Here’s a reminder about authenticating emails based on a posting from Prof. Colin Miller at EvidenceProfBlog.  To paraphrase Prof. Miller:

And, like its federal counterpart, [Mil. R. Evid.] 901(b)(4) provides that

By way of illustration only, and not by way of limitation, the following are examples of authentication or identification conforming with the requirements of this rule:

(4)     Distinctive Characteristics and the Like. – Appearance, contents, substance, internal  patterns, or other distinctive characteristics, taken in conjunction with circumstances.

Prof. Miller cites to United States v. Siddiqui, 235 F.3d 1318, 1322 (11th Cir. 2000).  Note that in the case cited the counsel had failed to object and preserve the objection.

There are (typically) several evidentiary/admissibility issues that frequently come up when the prosecution wants to admit emails (or text messages).  My experience generally is that someone, usually the witness or law enforcement have selectively provided an email which is then cut-and-pasted for the “relevant” part by law enforcement.  Usually law enforcement does not ask the witness to provide the full email or text string.  That cherry-picked email or text message is then emailed to the trial counsel, the trial counsel prints out the email, and the trial counsel offers the item, the trial counsel also failing to recover the full email or text string.  By the time you get to court there are issues of whether the email string or text string is available because of the passage of time.  Trial counsel don’t seem to blush at this failure to preserve potential evidence.
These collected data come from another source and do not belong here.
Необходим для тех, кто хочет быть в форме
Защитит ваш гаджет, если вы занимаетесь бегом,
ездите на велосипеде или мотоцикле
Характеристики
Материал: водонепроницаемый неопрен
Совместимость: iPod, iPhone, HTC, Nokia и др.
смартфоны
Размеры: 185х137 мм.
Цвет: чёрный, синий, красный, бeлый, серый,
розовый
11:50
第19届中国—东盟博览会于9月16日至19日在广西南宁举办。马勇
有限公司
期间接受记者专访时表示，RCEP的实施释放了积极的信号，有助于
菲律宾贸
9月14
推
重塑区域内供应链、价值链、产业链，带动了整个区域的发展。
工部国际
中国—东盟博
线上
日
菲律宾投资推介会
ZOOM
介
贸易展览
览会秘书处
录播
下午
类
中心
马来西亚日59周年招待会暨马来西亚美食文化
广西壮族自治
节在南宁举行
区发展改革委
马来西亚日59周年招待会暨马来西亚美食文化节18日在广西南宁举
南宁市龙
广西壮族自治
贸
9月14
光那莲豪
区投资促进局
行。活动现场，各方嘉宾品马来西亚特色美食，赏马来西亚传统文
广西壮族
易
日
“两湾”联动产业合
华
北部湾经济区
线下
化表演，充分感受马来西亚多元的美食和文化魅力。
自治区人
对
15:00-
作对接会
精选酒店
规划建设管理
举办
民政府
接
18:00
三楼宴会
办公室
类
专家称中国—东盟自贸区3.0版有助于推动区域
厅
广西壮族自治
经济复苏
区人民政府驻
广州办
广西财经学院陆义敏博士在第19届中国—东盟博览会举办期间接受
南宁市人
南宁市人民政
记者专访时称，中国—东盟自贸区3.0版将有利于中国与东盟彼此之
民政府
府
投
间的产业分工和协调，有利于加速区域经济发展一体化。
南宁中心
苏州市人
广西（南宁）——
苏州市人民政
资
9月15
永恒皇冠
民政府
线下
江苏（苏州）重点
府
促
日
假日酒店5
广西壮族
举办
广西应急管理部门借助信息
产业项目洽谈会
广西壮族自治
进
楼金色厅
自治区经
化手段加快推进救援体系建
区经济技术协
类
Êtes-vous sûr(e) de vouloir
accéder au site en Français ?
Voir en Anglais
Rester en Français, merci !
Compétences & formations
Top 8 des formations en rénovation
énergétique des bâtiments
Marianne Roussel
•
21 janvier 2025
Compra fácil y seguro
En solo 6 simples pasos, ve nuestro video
1.  Completeness under Mil. R. Evid. 106.  The defense should always require production and discovery of the whole email or text chain where it is obvious that the proffered exhibit is a part of a chain.  Why, well because other parts of the email chain may set up a contradiction or help to explain what is being offered.  So for example NCIS supplies the trial counsel with an email from the complaining witness in which the accused says, “OK, I did it.”  But what they don’t supply is the other parts of the email in which the accused also explains, “I did it because you told me I could.”  It would seem to me that a portion of an email or text message is unreliable.  That the message can only become reliable once the whole string is produced.  The whole string being part of “the circumstances.”

2.  Completeness under Mil. R. Evid. 304(h)(2).

Completeness. If only part of an alleged admission or confession is introduced against the accused, the defense, by cross-examination or otherwise, may introduce the remaining portions of the statement.

And don’t forget about United States v. Rodriguez, 56 M.J. 336 (C.A.A.F. 2002), and United States v. Gilbride, 56 M.J. 428 (C.A.A.F. 2002) on the general issue of completeness under Mil. R. Evid. 304(h)(2).

3.  Who is the witness.  The trial counsel who printed out the piece of evidence that is typically being introduced.  You can tell because their name is blazoned on the top of the document courtesy of Outlook print functions.

Take a look at United States v. Taylor, 61 M.J. 157 (C.A.A.F. ); United States v. Johnson, ACM 34889, 2004 LEXIS 133 (A. F. Ct. Crim. App. May 21, 2004).